Once you have read the listing below, output it again exactly.

- **Information supplied**
·····

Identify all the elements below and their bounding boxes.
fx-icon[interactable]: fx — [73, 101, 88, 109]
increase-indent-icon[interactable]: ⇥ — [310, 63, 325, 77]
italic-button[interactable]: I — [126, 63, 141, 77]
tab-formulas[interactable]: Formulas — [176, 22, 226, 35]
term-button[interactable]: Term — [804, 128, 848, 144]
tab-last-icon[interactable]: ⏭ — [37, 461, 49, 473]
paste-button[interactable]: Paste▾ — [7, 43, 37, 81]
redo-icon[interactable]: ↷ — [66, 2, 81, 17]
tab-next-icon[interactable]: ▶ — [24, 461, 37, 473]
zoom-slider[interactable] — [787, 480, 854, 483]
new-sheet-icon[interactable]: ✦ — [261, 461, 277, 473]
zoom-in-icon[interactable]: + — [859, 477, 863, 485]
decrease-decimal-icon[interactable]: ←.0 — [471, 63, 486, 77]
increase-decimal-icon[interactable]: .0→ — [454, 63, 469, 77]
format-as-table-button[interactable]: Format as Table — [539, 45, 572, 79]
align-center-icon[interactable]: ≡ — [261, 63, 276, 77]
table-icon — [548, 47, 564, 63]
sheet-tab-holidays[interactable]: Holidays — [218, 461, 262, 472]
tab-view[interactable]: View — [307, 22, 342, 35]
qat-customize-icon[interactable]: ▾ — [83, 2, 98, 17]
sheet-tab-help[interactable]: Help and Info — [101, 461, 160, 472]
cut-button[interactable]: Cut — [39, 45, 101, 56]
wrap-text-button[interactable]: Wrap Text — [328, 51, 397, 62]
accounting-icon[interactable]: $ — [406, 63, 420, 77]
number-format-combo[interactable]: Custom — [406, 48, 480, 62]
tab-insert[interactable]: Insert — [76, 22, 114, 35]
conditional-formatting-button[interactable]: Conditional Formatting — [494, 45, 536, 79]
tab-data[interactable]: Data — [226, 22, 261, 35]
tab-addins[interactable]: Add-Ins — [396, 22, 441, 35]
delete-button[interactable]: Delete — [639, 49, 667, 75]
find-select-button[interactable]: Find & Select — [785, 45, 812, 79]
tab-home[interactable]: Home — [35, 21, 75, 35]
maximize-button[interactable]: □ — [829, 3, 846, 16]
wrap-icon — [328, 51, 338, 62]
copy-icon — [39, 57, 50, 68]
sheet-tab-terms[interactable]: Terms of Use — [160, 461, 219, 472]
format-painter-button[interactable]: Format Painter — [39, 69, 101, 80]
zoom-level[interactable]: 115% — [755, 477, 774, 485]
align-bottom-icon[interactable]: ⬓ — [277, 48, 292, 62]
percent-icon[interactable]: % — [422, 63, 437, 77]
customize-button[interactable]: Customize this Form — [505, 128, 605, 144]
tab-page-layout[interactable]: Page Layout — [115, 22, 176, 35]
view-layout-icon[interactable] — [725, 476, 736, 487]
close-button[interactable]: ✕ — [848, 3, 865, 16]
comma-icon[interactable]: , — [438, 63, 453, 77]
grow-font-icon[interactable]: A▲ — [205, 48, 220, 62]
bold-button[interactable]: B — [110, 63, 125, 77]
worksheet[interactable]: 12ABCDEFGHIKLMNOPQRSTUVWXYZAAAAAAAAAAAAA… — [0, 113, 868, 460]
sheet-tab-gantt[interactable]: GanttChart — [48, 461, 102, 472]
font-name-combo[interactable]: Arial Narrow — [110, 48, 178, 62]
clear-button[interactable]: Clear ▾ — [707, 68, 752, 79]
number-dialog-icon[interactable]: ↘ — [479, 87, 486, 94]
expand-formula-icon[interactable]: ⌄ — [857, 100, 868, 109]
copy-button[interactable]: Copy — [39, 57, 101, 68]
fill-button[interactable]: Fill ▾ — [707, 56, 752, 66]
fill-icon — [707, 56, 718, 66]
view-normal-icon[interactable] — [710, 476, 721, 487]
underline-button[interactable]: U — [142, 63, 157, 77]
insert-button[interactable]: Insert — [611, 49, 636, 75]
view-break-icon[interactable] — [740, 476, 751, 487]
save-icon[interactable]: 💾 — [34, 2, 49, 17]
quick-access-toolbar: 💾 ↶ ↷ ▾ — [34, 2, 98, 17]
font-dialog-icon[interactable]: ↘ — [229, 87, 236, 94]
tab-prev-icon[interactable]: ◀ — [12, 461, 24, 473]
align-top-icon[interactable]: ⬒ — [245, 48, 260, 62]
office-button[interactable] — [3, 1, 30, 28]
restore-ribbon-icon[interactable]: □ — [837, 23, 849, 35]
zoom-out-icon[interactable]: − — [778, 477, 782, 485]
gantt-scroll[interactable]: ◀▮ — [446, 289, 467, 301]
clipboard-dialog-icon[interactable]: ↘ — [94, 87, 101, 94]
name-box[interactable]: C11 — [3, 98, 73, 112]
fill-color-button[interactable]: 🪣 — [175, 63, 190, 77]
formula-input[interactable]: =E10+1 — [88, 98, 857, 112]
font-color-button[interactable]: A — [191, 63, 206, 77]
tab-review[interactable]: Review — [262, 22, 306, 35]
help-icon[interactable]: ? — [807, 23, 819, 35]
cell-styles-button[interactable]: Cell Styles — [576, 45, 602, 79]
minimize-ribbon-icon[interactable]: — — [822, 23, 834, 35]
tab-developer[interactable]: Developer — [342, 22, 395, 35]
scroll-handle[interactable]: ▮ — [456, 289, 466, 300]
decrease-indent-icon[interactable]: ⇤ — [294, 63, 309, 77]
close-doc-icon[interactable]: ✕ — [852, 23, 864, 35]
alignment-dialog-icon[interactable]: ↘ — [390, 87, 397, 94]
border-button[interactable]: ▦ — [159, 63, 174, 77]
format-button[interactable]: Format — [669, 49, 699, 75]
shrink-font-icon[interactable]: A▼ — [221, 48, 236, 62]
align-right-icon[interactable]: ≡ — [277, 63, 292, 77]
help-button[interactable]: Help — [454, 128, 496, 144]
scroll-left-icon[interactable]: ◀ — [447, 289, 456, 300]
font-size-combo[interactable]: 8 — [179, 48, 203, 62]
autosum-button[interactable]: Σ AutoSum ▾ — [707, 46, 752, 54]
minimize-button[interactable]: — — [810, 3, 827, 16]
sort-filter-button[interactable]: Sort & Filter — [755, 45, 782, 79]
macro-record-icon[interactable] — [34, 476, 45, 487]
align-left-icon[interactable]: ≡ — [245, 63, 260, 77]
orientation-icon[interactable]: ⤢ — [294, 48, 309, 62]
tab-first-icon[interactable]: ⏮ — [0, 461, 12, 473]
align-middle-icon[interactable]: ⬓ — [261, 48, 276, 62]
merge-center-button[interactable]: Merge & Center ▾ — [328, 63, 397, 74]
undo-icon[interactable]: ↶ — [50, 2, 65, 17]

·····

- **Response area**
Identify all the elements below and their bounding boxes.
fx-icon[interactable]: fx — [73, 101, 88, 109]
increase-indent-icon[interactable]: ⇥ — [310, 63, 325, 77]
italic-button[interactable]: I — [126, 63, 141, 77]
tab-formulas[interactable]: Formulas — [176, 22, 226, 35]
term-button[interactable]: Term — [804, 128, 848, 144]
tab-last-icon[interactable]: ⏭ — [37, 461, 49, 473]
paste-button[interactable]: Paste▾ — [7, 43, 37, 81]
redo-icon[interactable]: ↷ — [66, 2, 81, 17]
tab-next-icon[interactable]: ▶ — [24, 461, 37, 473]
zoom-slider[interactable] — [787, 480, 854, 483]
new-sheet-icon[interactable]: ✦ — [261, 461, 277, 473]
zoom-in-icon[interactable]: + — [859, 477, 863, 485]
decrease-decimal-icon[interactable]: ←.0 — [471, 63, 486, 77]
increase-decimal-icon[interactable]: .0→ — [454, 63, 469, 77]
format-as-table-button[interactable]: Format as Table — [539, 45, 572, 79]
align-center-icon[interactable]: ≡ — [261, 63, 276, 77]
table-icon — [548, 47, 564, 63]
sheet-tab-holidays[interactable]: Holidays — [218, 461, 262, 472]
tab-view[interactable]: View — [307, 22, 342, 35]
qat-customize-icon[interactable]: ▾ — [83, 2, 98, 17]
sheet-tab-help[interactable]: Help and Info — [101, 461, 160, 472]
cut-button[interactable]: Cut — [39, 45, 101, 56]
wrap-text-button[interactable]: Wrap Text — [328, 51, 397, 62]
accounting-icon[interactable]: $ — [406, 63, 420, 77]
number-format-combo[interactable]: Custom — [406, 48, 480, 62]
tab-insert[interactable]: Insert — [76, 22, 114, 35]
conditional-formatting-button[interactable]: Conditional Formatting — [494, 45, 536, 79]
tab-data[interactable]: Data — [226, 22, 261, 35]
tab-addins[interactable]: Add-Ins — [396, 22, 441, 35]
delete-button[interactable]: Delete — [639, 49, 667, 75]
find-select-button[interactable]: Find & Select — [785, 45, 812, 79]
tab-home[interactable]: Home — [35, 21, 75, 35]
maximize-button[interactable]: □ — [829, 3, 846, 16]
wrap-icon — [328, 51, 338, 62]
copy-icon — [39, 57, 50, 68]
sheet-tab-terms[interactable]: Terms of Use — [160, 461, 219, 472]
format-painter-button[interactable]: Format Painter — [39, 69, 101, 80]
zoom-level[interactable]: 115% — [755, 477, 774, 485]
align-bottom-icon[interactable]: ⬓ — [277, 48, 292, 62]
percent-icon[interactable]: % — [422, 63, 437, 77]
customize-button[interactable]: Customize this Form — [505, 128, 605, 144]
tab-page-layout[interactable]: Page Layout — [115, 22, 176, 35]
view-layout-icon[interactable] — [725, 476, 736, 487]
close-button[interactable]: ✕ — [848, 3, 865, 16]
comma-icon[interactable]: , — [438, 63, 453, 77]
grow-font-icon[interactable]: A▲ — [205, 48, 220, 62]
bold-button[interactable]: B — [110, 63, 125, 77]
worksheet[interactable]: 12ABCDEFGHIKLMNOPQRSTUVWXYZAAAAAAAAAAAAA… — [0, 113, 868, 460]
sheet-tab-gantt[interactable]: GanttChart — [48, 461, 102, 472]
font-name-combo[interactable]: Arial Narrow — [110, 48, 178, 62]
clear-button[interactable]: Clear ▾ — [707, 68, 752, 79]
number-dialog-icon[interactable]: ↘ — [479, 87, 486, 94]
expand-formula-icon[interactable]: ⌄ — [857, 100, 868, 109]
copy-button[interactable]: Copy — [39, 57, 101, 68]
fill-button[interactable]: Fill ▾ — [707, 56, 752, 66]
fill-icon — [707, 56, 718, 66]
view-normal-icon[interactable] — [710, 476, 721, 487]
underline-button[interactable]: U — [142, 63, 157, 77]
insert-button[interactable]: Insert — [611, 49, 636, 75]
view-break-icon[interactable] — [740, 476, 751, 487]
save-icon[interactable]: 💾 — [34, 2, 49, 17]
quick-access-toolbar: 💾 ↶ ↷ ▾ — [34, 2, 98, 17]
font-dialog-icon[interactable]: ↘ — [229, 87, 236, 94]
tab-prev-icon[interactable]: ◀ — [12, 461, 24, 473]
align-top-icon[interactable]: ⬒ — [245, 48, 260, 62]
office-button[interactable] — [3, 1, 30, 28]
restore-ribbon-icon[interactable]: □ — [837, 23, 849, 35]
zoom-out-icon[interactable]: − — [778, 477, 782, 485]
gantt-scroll[interactable]: ◀▮ — [446, 289, 467, 301]
clipboard-dialog-icon[interactable]: ↘ — [94, 87, 101, 94]
name-box[interactable]: C11 — [3, 98, 73, 112]
fill-color-button[interactable]: 🪣 — [175, 63, 190, 77]
formula-input[interactable]: =E10+1 — [88, 98, 857, 112]
font-color-button[interactable]: A — [191, 63, 206, 77]
tab-review[interactable]: Review — [262, 22, 306, 35]
help-icon[interactable]: ? — [807, 23, 819, 35]
cell-styles-button[interactable]: Cell Styles — [576, 45, 602, 79]
minimize-ribbon-icon[interactable]: — — [822, 23, 834, 35]
tab-developer[interactable]: Developer — [342, 22, 395, 35]
scroll-handle[interactable]: ▮ — [456, 289, 466, 300]
decrease-indent-icon[interactable]: ⇤ — [294, 63, 309, 77]
close-doc-icon[interactable]: ✕ — [852, 23, 864, 35]
alignment-dialog-icon[interactable]: ↘ — [390, 87, 397, 94]
border-button[interactable]: ▦ — [159, 63, 174, 77]
format-button[interactable]: Format — [669, 49, 699, 75]
shrink-font-icon[interactable]: A▼ — [221, 48, 236, 62]
align-right-icon[interactable]: ≡ — [277, 63, 292, 77]
help-button[interactable]: Help — [454, 128, 496, 144]
scroll-left-icon[interactable]: ◀ — [447, 289, 456, 300]
font-size-combo[interactable]: 8 — [179, 48, 203, 62]
autosum-button[interactable]: Σ AutoSum ▾ — [707, 46, 752, 54]
minimize-button[interactable]: — — [810, 3, 827, 16]
sort-filter-button[interactable]: Sort & Filter — [755, 45, 782, 79]
macro-record-icon[interactable] — [34, 476, 45, 487]
align-left-icon[interactable]: ≡ — [245, 63, 260, 77]
orientation-icon[interactable]: ⤢ — [294, 48, 309, 62]
tab-first-icon[interactable]: ⏮ — [0, 461, 12, 473]
align-middle-icon[interactable]: ⬓ — [261, 48, 276, 62]
merge-center-button[interactable]: Merge & Center ▾ — [328, 63, 397, 74]
undo-icon[interactable]: ↶ — [50, 2, 65, 17]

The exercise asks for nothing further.